## Description of the task:
The data below should be restated word for word, pictures omitted.
(Beginning of Data in this exercise)
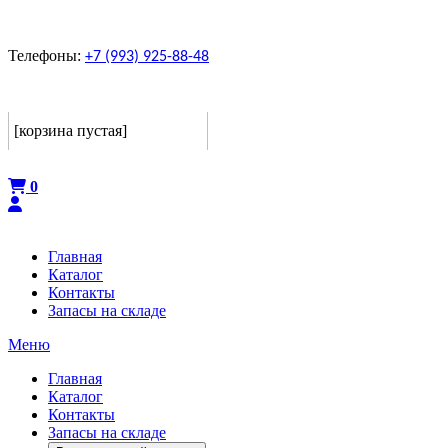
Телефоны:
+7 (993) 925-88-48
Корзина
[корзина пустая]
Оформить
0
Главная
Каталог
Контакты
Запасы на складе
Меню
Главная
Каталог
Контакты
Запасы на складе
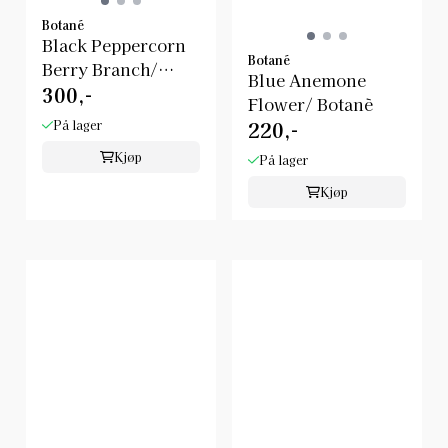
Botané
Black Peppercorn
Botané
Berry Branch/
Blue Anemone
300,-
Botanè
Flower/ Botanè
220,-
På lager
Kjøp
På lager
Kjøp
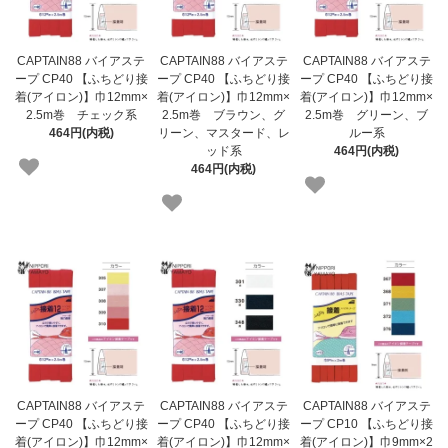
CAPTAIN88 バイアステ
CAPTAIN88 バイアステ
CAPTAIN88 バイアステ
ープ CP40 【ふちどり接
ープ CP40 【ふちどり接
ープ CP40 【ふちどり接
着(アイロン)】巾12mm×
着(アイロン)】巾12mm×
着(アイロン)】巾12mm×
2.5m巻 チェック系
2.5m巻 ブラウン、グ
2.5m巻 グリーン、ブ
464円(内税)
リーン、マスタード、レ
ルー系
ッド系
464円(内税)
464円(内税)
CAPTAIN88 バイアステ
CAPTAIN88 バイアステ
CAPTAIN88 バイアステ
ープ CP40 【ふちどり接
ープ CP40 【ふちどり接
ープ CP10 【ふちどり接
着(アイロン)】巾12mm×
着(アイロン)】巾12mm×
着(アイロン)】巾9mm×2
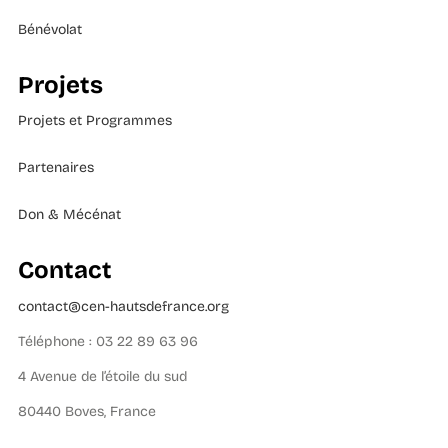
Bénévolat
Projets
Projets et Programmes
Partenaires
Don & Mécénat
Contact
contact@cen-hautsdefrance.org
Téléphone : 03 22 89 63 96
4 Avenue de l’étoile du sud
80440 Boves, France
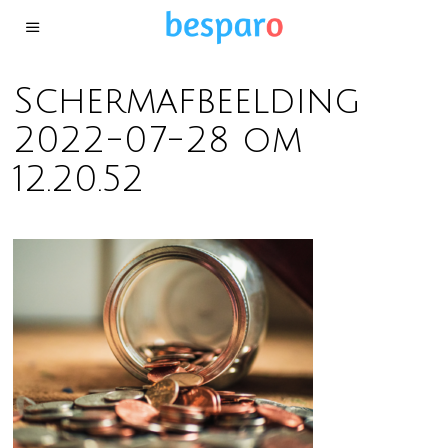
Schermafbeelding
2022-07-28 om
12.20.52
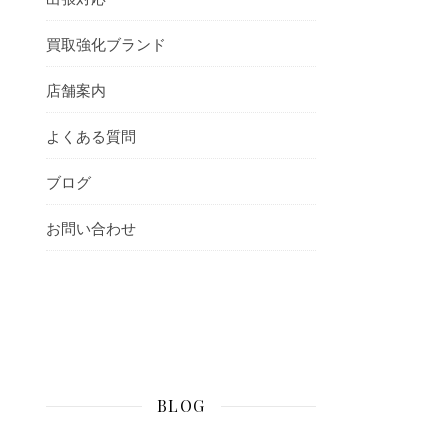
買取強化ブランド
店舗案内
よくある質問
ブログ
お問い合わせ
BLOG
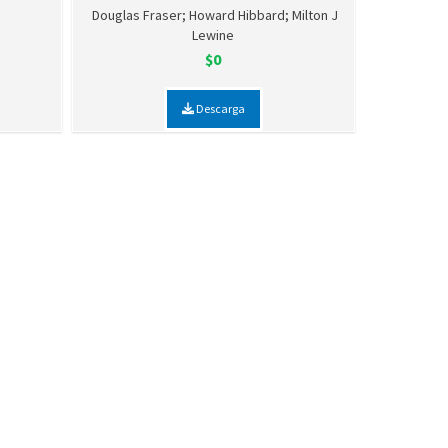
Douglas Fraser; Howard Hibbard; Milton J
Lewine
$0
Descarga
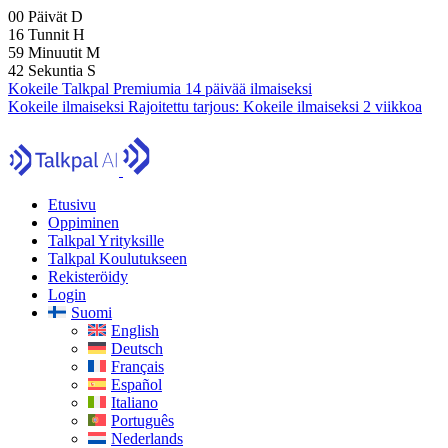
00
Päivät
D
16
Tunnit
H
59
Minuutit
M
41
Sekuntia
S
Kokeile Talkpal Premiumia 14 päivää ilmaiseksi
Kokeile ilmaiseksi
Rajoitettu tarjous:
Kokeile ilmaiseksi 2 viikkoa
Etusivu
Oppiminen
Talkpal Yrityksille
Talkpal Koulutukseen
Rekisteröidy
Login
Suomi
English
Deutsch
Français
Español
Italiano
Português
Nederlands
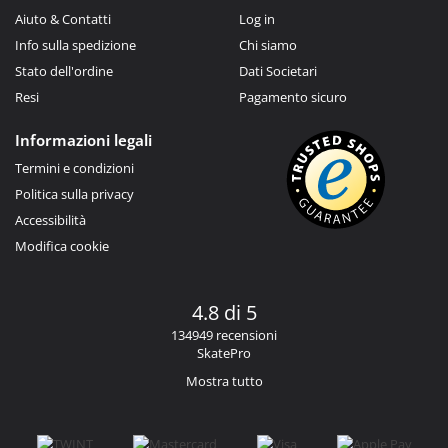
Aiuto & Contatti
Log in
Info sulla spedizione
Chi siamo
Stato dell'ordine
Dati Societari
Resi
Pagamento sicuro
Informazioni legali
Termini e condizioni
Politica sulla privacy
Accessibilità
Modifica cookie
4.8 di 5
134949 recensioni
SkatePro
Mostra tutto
(End of Data in this exercise)
## Answer to the exercise:
Телефоны:
+7 (993) 925-88-48
Корзина
[корзина пустая]
Оформить
0
Главная
Каталог
Контакты
Запасы на складе
Меню
Главная
Каталог
Контакты
Запасы на складе
Botané
Black Peppercorn
Botané
Berry Branch/
Blue Anemone
300,-
Botanè
Flower/ Botanè
220,-
På lager
Kjøp
På lager
Kjøp
CAPTAIN88 バイアステ
CAPTAIN88 バイアステ
CAPTAIN88 バイアステ
ープ CP40 【ふちどり接
ープ CP40 【ふちどり接
ープ CP40 【ふちどり接
着(アイロン)】巾12mm×
着(アイロン)】巾12mm×
着(アイロン)】巾12mm×
2.5m巻 チェック系
2.5m巻 ブラウン、グ
2.5m巻 グリーン、ブ
464円(内税)
リーン、マスタード、レ
ルー系
ッド系
464円(内税)
464円(内税)
CAPTAIN88 バイアステ
CAPTAIN88 バイアステ
CAPTAIN88 バイアステ
ープ CP40 【ふちどり接
ープ CP40 【ふちどり接
ープ CP10 【ふちどり接
着(アイロン)】巾12mm×
着(アイロン)】巾12mm×
着(アイロン)】巾9mm×2
Bénévolat
Projets
Projets et Programmes
Partenaires
Don & Mécénat
Contact
contact@cen-hautsdefrance.org
Téléphone : 03 22 89 63 96
4 Avenue de l’étoile du sud
80440 Boves, France
Schermafbeelding
2022-07-28 om
12.20.52
買取強化ブランド
店舗案内
よくある質問
ブログ
お問い合わせ
BLOG
Douglas Fraser; Howard Hibbard; Milton J
Lewine
$0
Descarga
00
Päivät
D
16
Tunnit
H
59
Minuutit
M
41
Sekuntia
S
Kokeile Talkpal Premiumia 14 päivää ilmaiseksi
Kokeile ilmaiseksi
Rajoitettu tarjous:
Kokeile ilmaiseksi 2 viikkoa
Etusivu
Oppiminen
Talkpal Yrityksille
Talkpal Koulutukseen
Rekisteröidy
Login
Suomi
English
Deutsch
Français
Español
Italiano
Português
Nederlands
Aiuto & Contatti
Log in
Info sulla spedizione
Chi siamo
Stato dell'ordine
Dati Societari
Resi
Pagamento sicuro
Informazioni legali
Termini e condizioni
Politica sulla privacy
Accessibilità
Modifica cookie
4.8 di 5
134949 recensioni
SkatePro
Mostra tutto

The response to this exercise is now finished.